Jilo (Witching Savannah #4)(27)



“Stay there,” he said, his bright blue eyes boring into her.

Sterling stood and stepped around her to join his father at the center of the circle. Once in position, he stripped off his own shirt and tossed the garment aside, using enough force for it to land beyond the design’s boundaries.

“My son will serve to ground your power, helping to focus it and channel it through the star. Really, you have nothing to worry about. He’ll be doing the work for you.”

May’s mouth went dry. She ran her tongue over her lips. “What do I need to do?”

The old man chuckled. “All I need from you is to stop resisting. Let the power you’ve been fighting flow through you freely.” Sterling knelt in the leftmost portion of the figure eight, but he stationed himself close enough to his father that the two could reach out and take hold of each other’s hands. “Imagine it, May, it will be so easy.

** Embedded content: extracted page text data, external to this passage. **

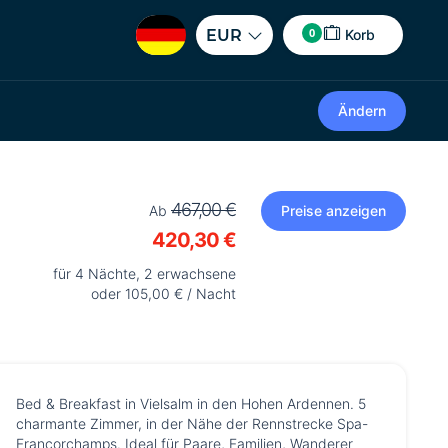
0
EUR
Korb
Ändern
467,00 €
Ab
Preise anzeigen
420,30 €
für 4 Nächte, 2 erwachsene
oder 105,00 € / Nacht
Bed & Breakfast in Vielsalm in den Hohen Ardennen. 5
charmante Zimmer, in der Nähe der Rennstrecke Spa-
Francorchamps. Ideal für Paare, Familien, Wanderer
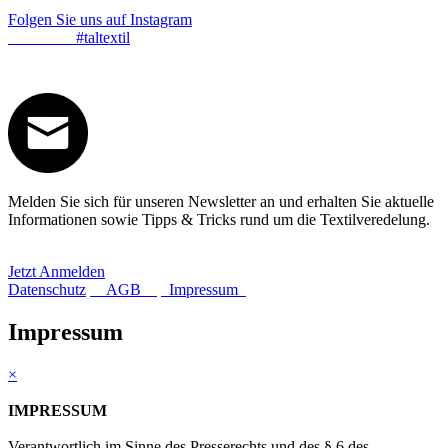
Folgen Sie uns auf Instagram
#taltextil
Melden Sie sich für unseren Newsletter an und erhalten Sie aktuelle
Informationen sowie Tipps & Tricks rund um die Textilveredelung.
Jetzt Anmelden
Datenschutz
AGB
Impressum
Impressum
×
IMPRESSUM
Verantwortlich im Sinne des Presserechts und des § 6 des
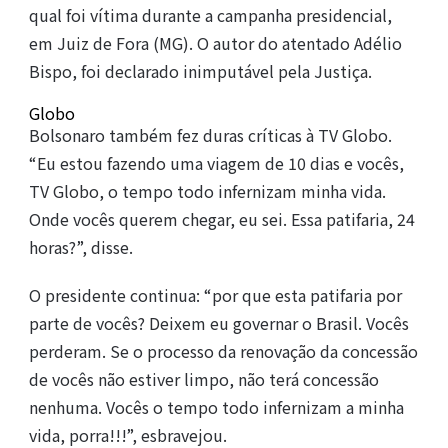
qual foi vítima durante a campanha presidencial,
em Juiz de Fora (MG). O autor do atentado Adélio
Bispo, foi declarado inimputável pela Justiça.
Globo
Bolsonaro também fez duras críticas à TV Globo.
“Eu estou fazendo uma viagem de 10 dias e vocês,
TV Globo, o tempo todo infernizam minha vida.
Onde vocês querem chegar, eu sei. Essa patifaria, 24
horas?”, disse.
O presidente continua: “por que esta patifaria por
parte de vocês? Deixem eu governar o Brasil. Vocês
perderam. Se o processo da renovação da concessão
de vocês não estiver limpo, não terá concessão
nenhuma. Vocês o tempo todo infernizam a minha
vida, porra!!!”, esbravejou.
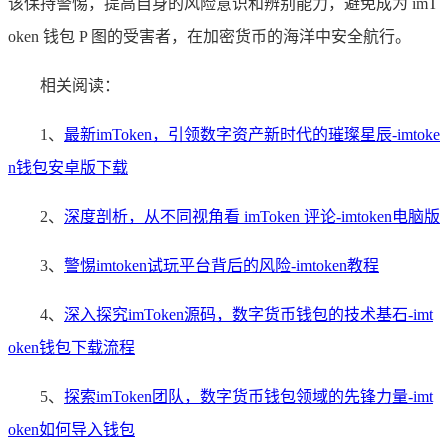
该保持警惕，提高自身的风险意识和辨别能力，避免成为 imT
oken 钱包 P 图的受害者，在加密货币的海洋中安全航行。
相关阅读：
1、
最新imToken，引领数字资产新时代的璀璨星辰-imtoke
n钱包安卓版下载
2、
深度剖析，从不同视角看 imToken 评论-imtoken电脑版
3、
警惕imtoken试玩平台背后的风险-imtoken教程
4、
深入探究imToken源码，数字货币钱包的技术基石-imt
oken钱包下载流程
5、
探索imToken团队，数字货币钱包领域的先锋力量-imt
oken如何导入钱包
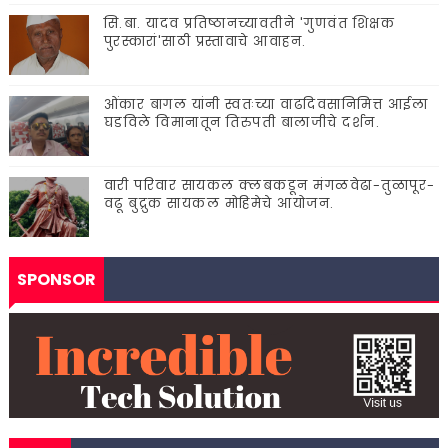
सि.बा. यादव प्रतिष्ठानच्यावतीने 'गुणवंत शिक्षक
पुरस्कारां'साठी प्रस्तावाचे आवाहन.
ओंकार बागल यांनी स्वतःच्या वाढदिवसानिमित्त आईला
घडविले विमानातून तिरुपती बालाजीचे दर्शन.
वारी परिवार सायकल क्लबकडून मंगळवेढा-तुळापूर-
वढू बुद्रुक सायकल मोहिमेचे आयोजन.
SPONSOR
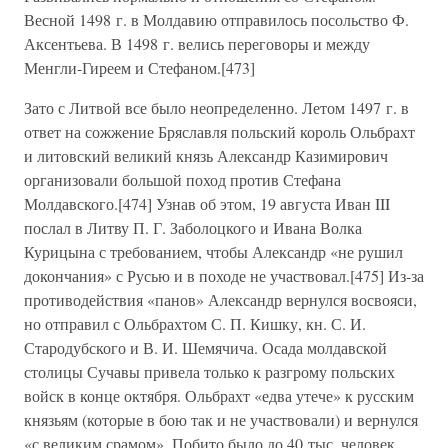
Весной 1498 г. в Молдавию отправилось посольство Ф.
Аксентьева. В 1498 г. велись переговоры и между
Менгли-Гиреем и Стефаном.[473]
Зато с Литвой все было неопределенно. Летом 1497 г. в
ответ на сожжение Бряславля польский король Ольбрахт
и литовский великий князь Александр Казимирович
организовали большой поход против Стефана
Молдавского.[474] Узнав об этом, 19 августа Иван III
послал в Литву П. Г. Заболоцкого и Ивана Волка
Курицына с требованием, чтобы Александр «не рушил
докончания» с Русью и в походе не участвовал.[475] Из-за
противодействия «панов» Александр вернулся восвояси,
но отправил с Ольбрахтом С. П. Кишку, кн. С. И.
Стародубского и В. И. Шемячича. Осада молдавской
столицы Сучавы привела только к разгрому польских
войск в конце октября. Ольбрахт «едва утече» к русским
князьям (которые в бою так и не участвовали) и вернулся
«с великим срамом». Побито было до 40 тыс. человек.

The power wants you, and whether you want to admit it or not, you crave it. Let go of those promises you made your mother, the promises you made yourself. It’s time.”

Through the tears blurring her vision, May could see the blue-green sparks begin to dance along her fingertips. If she felt she had a single choice left to her in this world, she would have forced herself up from the floor and fled this place as fast as her feet could carry her. Maguire was right that the power did seem to want to fill her, but he was wrong about her wanting it. No, May had never wanted the magic. May wanted security. She craved love and companionship. She dreamed of a happy and peaceful life for her grandchildren. Not this.

“You have to accept the power. You have to invite it in,” the elder Maguire said. “Or perhaps you’ve changed your mind? Should I have Sterling fetch Barron after all? Maybe you’ll be more willing to cooperate after he’s tasted one of your sweet girls.”

May looked up at him, and it was in that precise moment she lost her lifelong battle—not her struggle to resist the power, but her struggle to resist hate. She let the magic surge through her, though her fondest wish was that it would destroy the old man and his son, wiping the Maguire seed from the face of the earth.

She felt heavier, as if gravity had grown stronger, or the floor beneath her had caught hold of her and was trying to pull her down. When she looked down at her hands, she was astounded to see the magic flowing through them—no longer tiny sparks, but liquid blue flames jetting out of her own body and into the design on the floor. The strange fire tore along the path set out by the intersecting lines and engulfed the circle at the center of the star.

“It’s working, Father,” Sterling said, his eyes wide with joyous amazement.

“Yes,” Maguire responded, “it is.”

The energy jumped from the circle to the figure eight within it. Sterling began laughing, cheered on by their success, but the laughter abruptly stopped. He began making strangled, whimpering noises, and the look of joy in his eyes turned to one of fear. “It burns. Why does it burn?”

“Because,” his father said, “it’s fire.”

May watched as the flames rushed away from Sterling and turned full force toward his father. For a moment May hoped she’d have her wish, that she would watch this monster burn, but he seemed to welcome the fire. He watched as the flames climbed up his worthless legs, then threw back his head in a triumphant gesture. Rather than consume him, the flames entered him, traveling into the now-writhing marks of the collector.

Sterling reached over with his free hand, trying to pry himself from his father’s grasp, but the old man’s fingers fixed on the younger man’s arm like a steel trap. The collector’s marks rose up from Maguire’s body, deserting first his left arm, then his torso. The whole design, now a living band of energy, wound its way around his right arm, forming a tight coil. Then it rose up, in a sudden flash of activity, and a head like a serpent’s shot out and buried its fangs into Sterling’s arm. The younger man began screaming, but May could only feel contempt as she noticed urine puddle on the floor around him.

The head of the marking buried itself into the young man’s otherwise unblemished soft pink skin, then writhed its way through his arm. Just below his agonized cries, May could make out the sound of flesh separating from muscle to make way for the mark. It may have taken a mere minute, maybe two, but soon the marking had completely deserted the father’s body and insinuated itself fully into the son. The pattern that had once covered Fletcher was now in the same configuration on Sterling. Fletcher’s body had been left with nothing but the scars of May’s mama’s attempts to end him.

Then there was a bright flash of light, one so blinding it caused May to remove her hands from the figure etched into the floor and shield her own eyes. That light, she realized in a breath’s length of time, had come from those same hands. For a few moments the world around her was drowned in piercing light, then her right vision slowly came back to her. When it did, she could see in an instant something had changed.

The elder Maguire sat staring down at his wrinkled and spotted hands, his eyes wide in horror. “Father,” the old man’s voice creaked out as he looked up at Sterling. “What have you done?”

A wide smile broke across Sterling’s face. “I thought you agreed it was a shame to let someone waste their potential.” The voice belonged to the younger man, but something in his tone spoke of Fletcher Maguire.